Sep 10, 2002 02:01
It appears I can only freestyle when it will be academically devastating to me to do so. Toot toot.
I'm not really content with my life right now, which is weird, because I have no ambitions at the moment. I'm just kinda here, accumulating debt.
I keep talking about a change of major, but to what? Politics? What can I do with that? I don't want to be a lawyer, I'm far too offensive a person to ever be elected to office, teaching requires education courses... It's just that there is no function in society I both would like to serve, and am capable of serving. I've reconciled with physics, or so I thought. I seem to be sabotaging myself, still, in that field.
Maybe I should arrange counseling sessions. Maybe I should say fuck it, drop out, work out a bunch, get a tight little body, get a bartender liscense, and mix drinks for rich old ladies who will drop twenties in my jar in exchange for a handful of my ass now and then. Maybe I should start dealing drugs. Maybe I should start doing drugs. Maybe I should become a murderer. I bet killing people can be a lot of fun, if approached with the proper attitude. Maybe I should get addicted to sleeping pills.

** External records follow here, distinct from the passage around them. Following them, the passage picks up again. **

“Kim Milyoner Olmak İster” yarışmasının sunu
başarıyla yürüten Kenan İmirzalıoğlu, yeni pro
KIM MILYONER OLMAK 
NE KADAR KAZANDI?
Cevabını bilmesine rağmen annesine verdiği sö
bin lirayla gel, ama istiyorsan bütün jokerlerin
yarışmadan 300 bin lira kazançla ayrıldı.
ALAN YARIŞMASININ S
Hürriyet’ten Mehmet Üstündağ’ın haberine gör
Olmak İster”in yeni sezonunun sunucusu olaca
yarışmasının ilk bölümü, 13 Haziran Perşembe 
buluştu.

I just want to get so stoned, so drunk, so something... I don't want to be able to think or see straight, because when I look at the future it scares me so bad I tell myself I'm blind. I'm going to be twenty fucking and I don't know what I want to do with my life, or if there IS anything I want to do with my life.
Sometimes I think a solipsistic philosophy is the only appropriate one. Only one of us is real. It can't be me; is it you?